The domain of `y=log_(10)(sqrt(6-x)+sqrt(x-4))` is :

To determine the domain of the function \( y = \log_{10}(\sqrt{6-x} + \sqrt{x-4}) \), we need to ensure that the expression inside the logarithm is positive, as the logarithm is only defined for positive values.
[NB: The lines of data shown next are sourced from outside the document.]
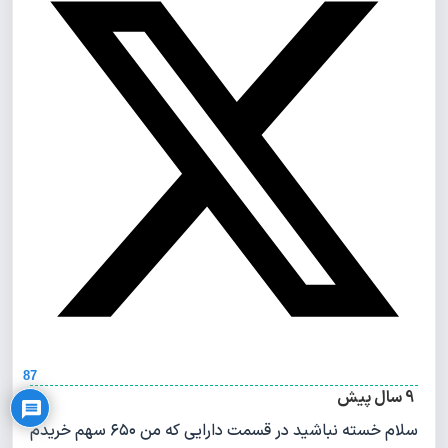
Privacy Policy
87
9 سال پیش
سلام خسته نباشید در قسمت دارایی که من ۶۵۰ سهم خریدم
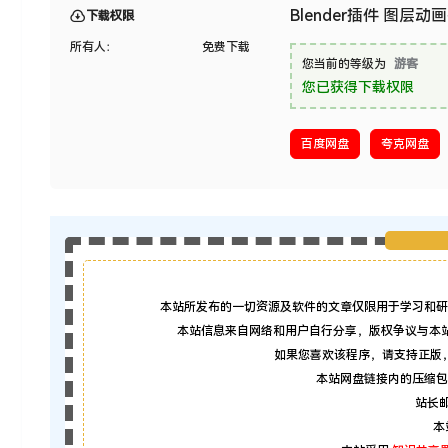
Blender插件 图层动画控制 
下载权限
所有人：
免费下载
您当前的等级为
游客
您已获得下载权限
百度网盘
夸克网盘
本站所发布的一切资源及软件的文章仅限用于学习和研
本站信息来自网络和用户自行分享，版权争议与本
如果您喜欢该程序，请支持正版
本站网盘链接内的压缩包
站长邮箱
本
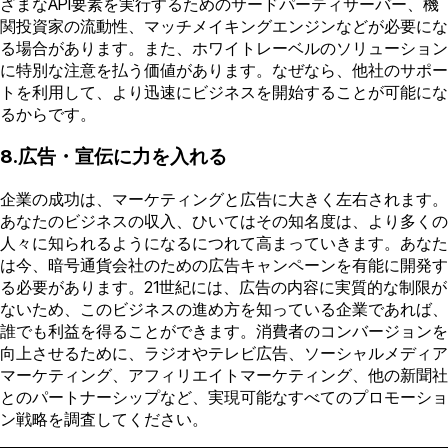
ざまなAPI要素を実行するためのサードパーティサーバー、機
関投資家の流動性、マッチメイキングエンジンなどが必要にな
る場合があります。また、ホワイトレーベルのソリューション
に特別な注意を払う価値があります。なぜなら、他社のサポー
トを利用して、より迅速にビジネスを開始することが可能にな
るからです。
8.広告・宣伝に力を入れる
企業の成功は、マーケティングと広告に大きく左右されます。
あなたのビジネスの収入、ひいてはその知名度は、より多くの
人々に知られるようになるにつれて高まっていきます。あなた
は今、暗号通貨会社のための広告キャンペーンを有能に開発す
る必要があります。21世紀には、広告の内容に実質的な制限が
ないため、このビジネスの進め方を知っている企業であれば、
誰でも利益を得ることができます。消費者のコンバージョンを
向上させるために、ラジオやテレビ広告、ソーシャルメディア
マーケティング、アフィリエイトマーケティング、他の新聞社
とのパートナーシップなど、実現可能なすべてのプロモーショ
ン戦略を調査してください。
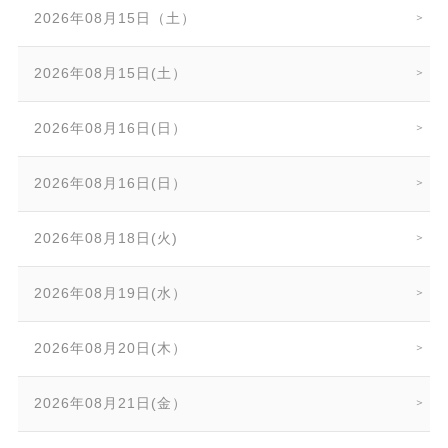
2026年08月15日（土）
2026年08月15日(土）
2026年08月16日(日）
2026年08月16日(日）
2026年08月18日(火)
2026年08月19日(水）
2026年08月20日(木）
2026年08月21日(金）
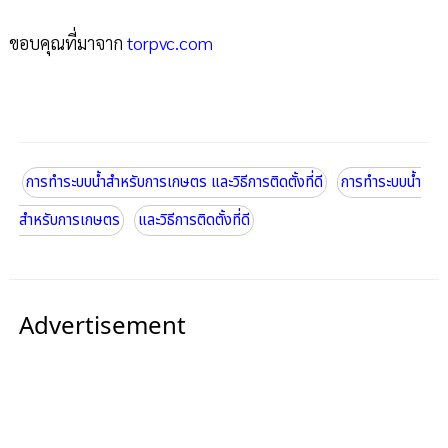
ขอบคุณที่มาจาก
torpvc.com
การทำระบบน้ำสำหรับการเกษตร และวิธีการติดตั้งที่ดี
การทำระบบน้ำ
สำหรับการเกษตร
และวิธีการติดตั้งที่ดี
Advertisement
Additionally, we must ensure that the square roots are defined. ### Step-by-Step Solution: 1. **Identify conditions for the square roots:** - The term \( \sqrt{6-x} \) is defined when \( 6-x \geq 0 \). - The term \( \sqrt{x-4} \) is defined when \( x-4 \geq 0 \). 2. **Set up inequalities:** - From \( 6-x \geq 0 \): \[ 6 \geq x \quad \Rightarrow \quad x \leq 6 \] - From \( x-4 \geq 0 \): \[ x \geq 4 \] 3. **Combine the inequalities:** - We have two inequalities: \[ 4 \leq x \leq 6 \] - This means \( x \) must be in the interval \( [4, 6] \). 4. **Check the expression inside the logarithm:** - We need \( \sqrt{6-x} + \sqrt{x-4} > 0 \). - Since both square roots are non-negative, the sum is positive as long as both square roots are defined and at least one of them is positive. - At \( x = 4 \): \[ \sqrt{6-4} + \sqrt{4-4} = \sqrt{2} + 0 > 0 \] - At \( x = 6 \): \[ \sqrt{6-6} + \sqrt{6-4} = 0 + \sqrt{2} > 0 \] - For any \( x \) in the interval \( (4, 6) \), both square roots will be positive. 5. **Conclusion:** - Therefore, the domain of the function \( y = \log_{10}(\sqrt{6-x} + \sqrt{x-4}) \) is: \[ [4, 6] \] ### Final Answer: The domain of \( y = \log_{10}(\sqrt{6-x} + \sqrt{x-4}) \) is \( [4, 6] \).